Seagate demonstriert HAMR-Technologie für 20-TByte-Festplatten

Der Hersteller führt die thermisch unterstützte Magnetspeicherung auf der CEATEC in Tokio vor. Er will sie zunächst in 2,5 Zoll großen Enterprise-Laufwerken einsetzen. Langfristig soll sie Speicherdichten von bis zu 50 Terabit pro Quadratzoll ermöglichen.

Seagate führt auf der Fachmesse CEATEC 2013 in Tokio erstmals seine Umsetzung der Aufzeichnungstechnik Heat Assisted Magnetic Recording (HAMR) vor, die bis zum Jahr 2020 2,5-Zoll-Festplatten mit bis zu 20 TByte Speicherplatz ermöglichen soll. Zunächst will der kalifornische Hersteller die Technik in Laufwerken der Enterprise-Klasse mit 10.000 U./min verbauen.

HAMR gilt als Nachfolger des 2006 eingeführten Perpendicular Magnetic Recording (PMR) beziehungsweise des von Seagate als Zwischenschritt vorgesehenen Shingled Magnetic Recording (SMR). Letzteres erhöht die Schreibdichte gegenüber PMR nochmals um 25 Prozent, indem es die Anzahl der Spuren pro Zoll auf einer einzelnen Magnetscheibe durch Überlappen maximiert.

Die Aufzeichnungstechniken PMR und HAMR im Vergleich (Grafik: Seagate)Die Aufzeichnungstechniken PMR und HAMR im Vergleich (Grafik: Seagate)

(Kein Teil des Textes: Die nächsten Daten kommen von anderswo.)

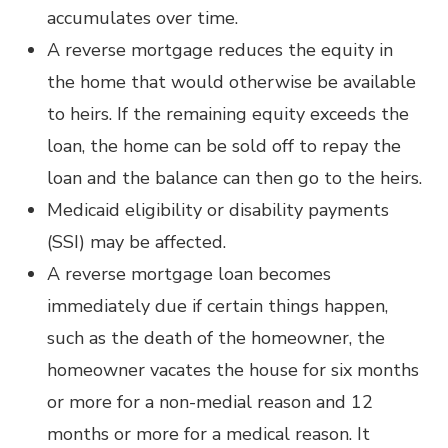
accumulates over time.
A reverse mortgage reduces the equity in
the home that would otherwise be available
to heirs. If the remaining equity exceeds the
loan, the home can be sold off to repay the
loan and the balance can then go to the heirs.
Medicaid eligibility or disability payments
(SSI) may be affected.
A reverse mortgage loan becomes
immediately due if certain things happen,
such as the death of the homeowner, the
homeowner vacates the house for six months
or more for a non-medial reason and 12
months or more for a medical reason. It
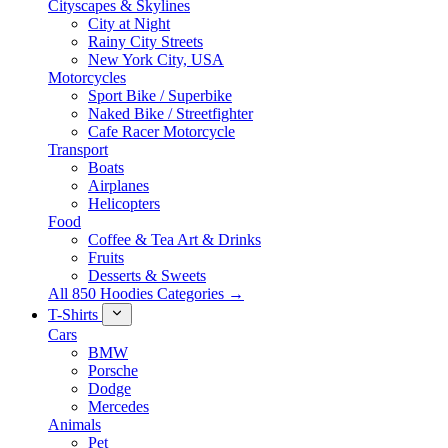
Cityscapes & Skylines
City at Night
Rainy City Streets
New York City, USA
Motorcycles
Sport Bike / Superbike
Naked Bike / Streetfighter
Cafe Racer Motorcycle
Transport
Boats
Airplanes
Helicopters
Food
Coffee & Tea Art & Drinks
Fruits
Desserts & Sweets
All 850 Hoodies Categories →
T-Shirts
Cars
BMW
Porsche
Dodge
Mercedes
Animals
Pet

Die HAMR-Technologie setzt hingegen ein neues magnetisches Medium für die Aufzeichnung ein, das bei normalen Temperaturen stabiler ist, aber erhitzt werden muss, bevor Daten geschrieben werden können. Die Herausforderung besteht dabei in der schnellen punktuellen Erhitzung für das thermisch unterstützte Schreiben. Für die Aufzeichnung kommen Laserdioden und Schreibköpfe zum Einsatz. Das Ergebnis dieser thermisch unterstützten Magnetspeicherung ist eine drastische Erhöhung der aufgezeichneten Speicherdichte.

In Kombination mit selbstausrichtenden magnetischen Medien von Eisen-Platin-Partikeln erwartet Seagate, dass die HAMR-Technologie die Grenze der magnetischen Datenaufzeichnung um mehr als den Faktor 100 übertrifft. Letztlich könnten somit Speicherdichten von bis zu 50 Terabit je Quadratzoll erreicht werden.

Seagate liefert auch gleich ein Beispiel, um das Größenverhältnis in Relation zu setzen: Eine digitale Bibliothek mit allen auf der Welt verfassten Büchern ist etwa 400 TByte groß. In naher Zukunft könnte sie auf nur 20 HAMR-Laufwerken Platz finden.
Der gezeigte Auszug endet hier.